WASHINGTON – President-elect Donald Trump has named Rep. Mick Mulvaney, R-S.C., as his director of the Office of Management and Budget, signaling his intent to slash spending and address the deficit as president.
Mulvaney, 49, was elected to Congress in 2010 in the wave that brought a cohort of younger, staunchly conservative members into the House. Mulvaney quickly staked out ground as one of Congress’s most outspoken fiscal hawks – playing a key role in the 2011 showdown between President Obama and House Republicans that ended in the passage of strict budget caps.

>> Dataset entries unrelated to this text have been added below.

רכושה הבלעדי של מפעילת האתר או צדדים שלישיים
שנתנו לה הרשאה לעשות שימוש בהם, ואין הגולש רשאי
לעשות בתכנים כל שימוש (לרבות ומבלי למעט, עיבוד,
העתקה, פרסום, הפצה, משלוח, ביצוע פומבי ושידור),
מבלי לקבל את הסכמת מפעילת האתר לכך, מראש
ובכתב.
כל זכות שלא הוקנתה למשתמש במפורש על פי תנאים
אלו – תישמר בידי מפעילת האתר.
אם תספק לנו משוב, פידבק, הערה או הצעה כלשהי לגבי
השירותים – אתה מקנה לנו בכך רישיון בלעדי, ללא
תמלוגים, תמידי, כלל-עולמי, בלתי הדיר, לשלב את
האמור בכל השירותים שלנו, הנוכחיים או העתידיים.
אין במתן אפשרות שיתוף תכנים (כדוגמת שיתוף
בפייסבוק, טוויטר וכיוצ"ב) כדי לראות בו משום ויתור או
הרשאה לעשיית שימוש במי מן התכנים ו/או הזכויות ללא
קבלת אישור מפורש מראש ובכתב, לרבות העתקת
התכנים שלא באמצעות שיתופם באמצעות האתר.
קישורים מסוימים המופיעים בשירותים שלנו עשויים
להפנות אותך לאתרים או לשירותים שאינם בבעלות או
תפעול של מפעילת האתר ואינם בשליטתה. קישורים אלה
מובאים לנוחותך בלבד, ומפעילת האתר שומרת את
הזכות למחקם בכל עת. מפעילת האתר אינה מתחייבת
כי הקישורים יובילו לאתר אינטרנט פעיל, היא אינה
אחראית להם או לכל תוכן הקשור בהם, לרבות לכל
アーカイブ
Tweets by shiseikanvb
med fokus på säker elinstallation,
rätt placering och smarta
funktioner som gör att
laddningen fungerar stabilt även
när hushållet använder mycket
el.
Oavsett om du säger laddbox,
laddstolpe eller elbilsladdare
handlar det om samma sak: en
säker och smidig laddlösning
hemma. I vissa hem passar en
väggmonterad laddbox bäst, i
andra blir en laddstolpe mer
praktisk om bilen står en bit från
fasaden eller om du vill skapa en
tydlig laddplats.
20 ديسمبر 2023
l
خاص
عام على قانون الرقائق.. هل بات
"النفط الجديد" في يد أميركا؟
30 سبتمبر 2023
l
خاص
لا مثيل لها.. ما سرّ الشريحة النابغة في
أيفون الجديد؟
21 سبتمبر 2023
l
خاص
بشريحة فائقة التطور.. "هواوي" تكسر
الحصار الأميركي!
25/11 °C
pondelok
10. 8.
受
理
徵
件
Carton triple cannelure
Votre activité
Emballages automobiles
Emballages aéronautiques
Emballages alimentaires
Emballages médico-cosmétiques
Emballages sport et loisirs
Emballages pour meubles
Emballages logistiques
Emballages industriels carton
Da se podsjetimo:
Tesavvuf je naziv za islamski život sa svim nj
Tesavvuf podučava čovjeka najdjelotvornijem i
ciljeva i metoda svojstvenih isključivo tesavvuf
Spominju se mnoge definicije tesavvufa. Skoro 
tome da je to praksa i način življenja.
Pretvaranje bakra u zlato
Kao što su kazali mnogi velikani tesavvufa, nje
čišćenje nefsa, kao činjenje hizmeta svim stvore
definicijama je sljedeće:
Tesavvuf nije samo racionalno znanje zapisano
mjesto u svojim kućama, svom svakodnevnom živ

He has been an advocate for spending cuts, often taking on his own party to push for more aggressive curbs to government spending.
NEW YORK – U.S. Sen. Charles Schumer is increasing the heat on the federal government to consider recalling e-cigarette batteries and devices that explode and catch fire, injuring users.
Schumer, a New York Democrat, has called e-cigarettes “ticking time bombs” and said they continue to cause injuries including severe burns.
At a news conference Sunday, Schumer cited a recent Associated Press story saying the FDA identified about 66 explosions in 2015 and early 2016 after recording 92 explosions from 2009 to September 2015.
He said he wants the U.S. Consumer Product Safety Commission and the U.S. Food and Drug Administration to figure out why so many devices, many from China, are exploding. He said the recent injuries are proof federal action is needed.
CHICAGO – Dangerous, record-low temperatures caused cancellations of some holiday festivities in the Plains and Midwest over the weekend before the cold front pushed into the Ohio Valley and the Eastern Seaboard on Sunday.
The National Weather Service expects a warming trend early this week as a quieter weather pattern starts developing.
On Sunday, temperatures plunged to minus 20 degrees and lower across much of the northern Plains with a fresh surge of bitter arctic air reaching into the Midwest.
LOS ANGELES – Zsa Zsa Gabor, the jet-setting Hungarian actress and socialite who helped invent a new kind of fame out of multiple marriages, conspicuous wealth and jaded wisdom about the glamorous life, has died. She was 99.
The middle and most famous of the sisters Gabor died Sunday of a heart attack at her Bel-Air home, her husband, Prince Frederic von Anhalt, said.
Gabor had been hospitalized repeatedly since she broke her right hip in July 2010. She already had to use a wheelchair after being partly paralyzed in a 2002 car accident and suffering a stroke in 2005. Most of her right leg was amputated in January 2011 because of gangrene and the left leg was also threatened. Her misfortunes were duly reported to the media by von Anhalt.